I am one of the judges for the Global Security Challenge again this year.

The Global Security Challenge (GSC) is a central hub for security innovators, startups and investors and hosts competitions and events around the globe.  The GSC aims to empower entrepreneurs in the security technology space and runs the leading business plan competitions to find the most promising security and defense start-ups in the world.

This is a very cool organization and event, providing a forum for entrepreneurial innovation in the security industry, founded by a couple of my former students from the New Technology Ventures program that London Business School runs with University College London.

Although the entries for start-ups are now closed, they are still looking for the best ‘idea’; if you have one, take a look:

We recognize that there are many potentially disruptive innovations that have yet to reach commercialization.

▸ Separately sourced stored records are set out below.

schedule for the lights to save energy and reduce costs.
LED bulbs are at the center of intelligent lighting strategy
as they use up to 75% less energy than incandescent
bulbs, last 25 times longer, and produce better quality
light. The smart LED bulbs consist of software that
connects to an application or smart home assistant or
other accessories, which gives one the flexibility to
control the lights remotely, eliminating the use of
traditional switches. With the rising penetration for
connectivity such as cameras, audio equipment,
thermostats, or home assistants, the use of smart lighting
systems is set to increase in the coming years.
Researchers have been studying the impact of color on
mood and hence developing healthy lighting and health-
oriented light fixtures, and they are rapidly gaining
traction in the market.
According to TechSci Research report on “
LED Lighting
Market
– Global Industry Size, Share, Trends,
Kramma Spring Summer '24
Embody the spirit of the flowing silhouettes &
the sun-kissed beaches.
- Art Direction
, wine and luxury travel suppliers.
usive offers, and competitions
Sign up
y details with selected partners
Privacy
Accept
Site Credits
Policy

Through the Most Promising Security Idea category, the GSC encourages innovators to continue to pursue their ideas and efforts. The award is designed to support and promote researchers, infant companies (with no revenue), and any other inventors who just have an idea for a security solution.

The winners of this category will receive:

  • $10,000 cash grant, sponsored by Accenture.
  • Mentorship from Mark Shaheen, managing director of Civitas Group.
  • Unparalleled networking opportunity with government officials and industry leaders.
  • Invaluable publicity.

The awarding ceremony for the Most Promising Security Idea will take place at the Security Summit of the Global Security Challenge held at London Business School on November 13, 2009.

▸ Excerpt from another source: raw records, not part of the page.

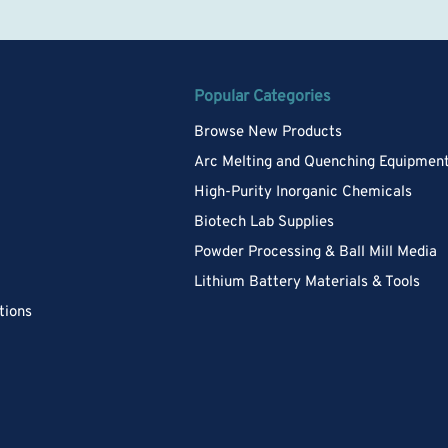
Popular Categories
Browse New Products
Arc Melting and Quenching Equipmen
High-Purity Inorganic Chemicals
Biotech Lab Supplies
Powder Processing & Ball Mill Media
Lithium Battery Materials & Tools
tions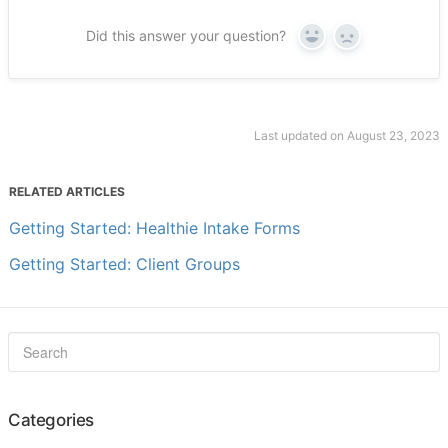
Did this answer your question?
Yes
No
Last updated on August 23, 2023
RELATED ARTICLES
Getting Started: Healthie Intake Forms
Getting Started: Client Groups
Categories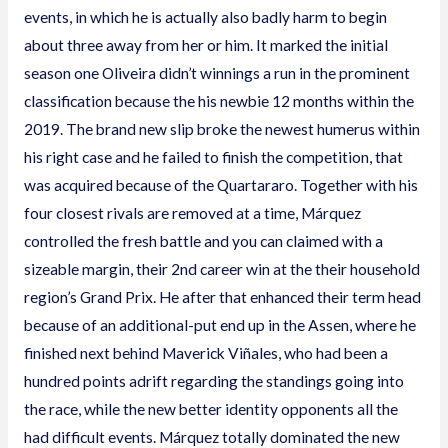
events, in which he is actually also badly harm to begin
about three away from her or him. It marked the initial
season one Oliveira didn’t winnings a run in the prominent
classification because the his newbie 12 months within the
2019. The brand new slip broke the newest humerus within
his right case and he failed to finish the competition, that
was acquired because of the Quartararo. Together with his
four closest rivals are removed at a time, Márquez
controlled the fresh battle and you can claimed with a
sizeable margin, their 2nd career win at the their household
region’s Grand Prix. He after that enhanced their term head
because of an additional-put end up in the Assen, where he
finished next behind Maverick Viñales, who had been a
hundred points adrift regarding the standings going into
the race, while the new better identity opponents all the
had difficult events. Márquez totally dominated the new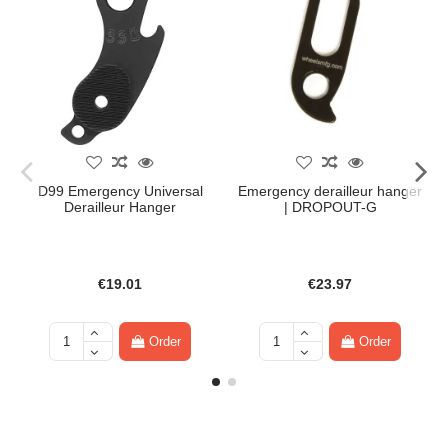
D99 Emergency Universal
Emergency derailleur hanger
Derailleur Hanger
| DROPOUT-G
€19.01
€23.97
Order
Order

Not all applications are created equal

29 June 2009

There’s a lot of buzz about apps for smartphones. Not all apps are created equal, however, particularly when it comes to making money from them as a developer.

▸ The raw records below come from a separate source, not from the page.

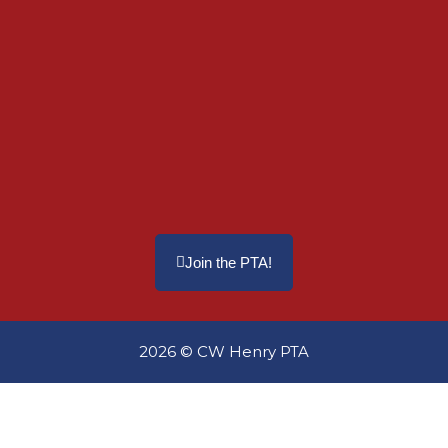
Join the PTA!
2026 © CW Henry PTA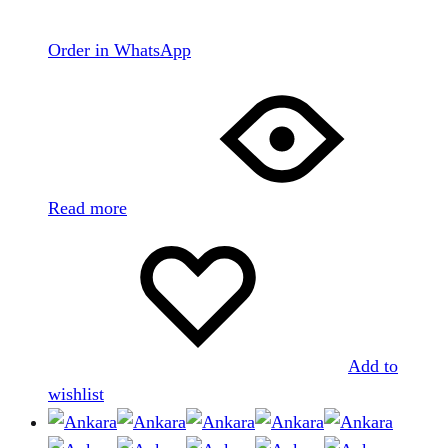
Order in WhatsApp
Read more
Add to
wishlist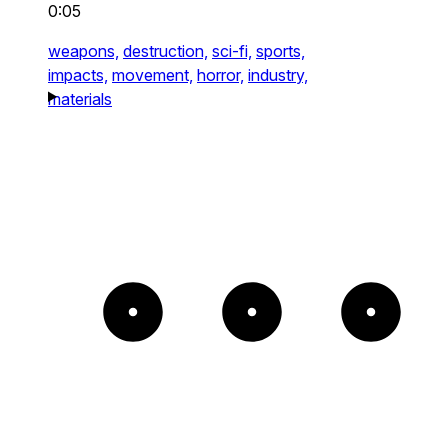
0:05
weapons,
destruction,
sci-fi,
sports,
impacts,
movement,
horror,
industry,
materials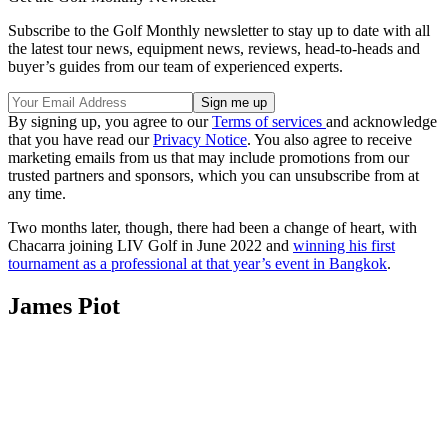
Subscribe to the Golf Monthly newsletter to stay up to date with all
the latest tour news, equipment news, reviews, head-to-heads and
buyer’s guides from our team of experienced experts.
By signing up, you agree to our
Terms of services
and acknowledge
that you have read our
Privacy Notice
. You also agree to receive
marketing emails from us that may include promotions from our
trusted partners and sponsors, which you can unsubscribe from at
any time.
Two months later, though, there had been a change of heart, with
Chacarra joining LIV Golf in June 2022 and
winning his first
tournament as a professional at that year’s event in Bangkok
.
James Piot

And that matters to platform players (Apple, RIM, Android, Nokia/Symbian/Ovi, MSFT/WinMo and Palm/WebOS) and device vendors (Apple, RIM, Nokia, Samsung, Sony Ericsson, LG, HTC and Motorola) because apps matter to consumers, and the choices that developers make will play a big part in which platforms win.

For the core apps like mail, messaging and browsing, their importance and economics means that platform players or device vendors have to deliver a great experience, they’ll be prepared to spend $/€ millions to do so, and they’ll give them away for free. That’ll make it difficult or impossible to compete against them. The world does not need another mobile browser company.

There’s a related category where other big businesses will also seek a presence on a platform, such as the iPhone, because of the payoff to their wider online or offline business, through for example increased brand awareness or reach. Think Amazon, Barnes & Noble or BA Flights (Yes, I’m a transatlantic bibliophile).

At the other end of the scale there will be a gazillion applets or widgets. It’ll be really hard to make money from these, because customers expect them to be free, and they’re often the fruit of individual developers scratching their own (sometimes idiosyncratic or even idiotic) itch. Maybe a little advertising money, but on a small screen, even a smartphone’s high resolution version, there’s a limited window for this. Perhaps if contextual information about who and where and what can be used, the value of a click-through can be raised, if privacy concerns can be addressed effectively.

In the middle, there seem to be two possibilities:

  1. focused apps targeting a well-defined and stable job that people want to get done, and whose utility and usability is high enough that people will pay a few $/€ for them, but which are not so universal that they get bundled into the core and given away for free
  2. infotainment apps, that can be renewed and replaced, fueling our insatiable appetite for amusement, such as games

There’s some really interesting analysis by ChubbyBrain (The iPhone Inspired 2nd Economy: Over $100 Million Goes from VCs to iPhone Startups) which estimates that $100 million in venture funding has already gone to iPhone apps insurgents in the middle of the spectrum. These are business for whom the apps are the core of their business rather than a complement to it, between established businesses that can fund iPhone app development themselves, and individual developers.

The three biggest categories, both by numbers of companies, and by amount invested:

  • gaming and entertainment
  • information provider
  • social networking

Yup, it’s all about amusing ourselves.

Interestingly, this is also why the economics of video are so different from the economics of music.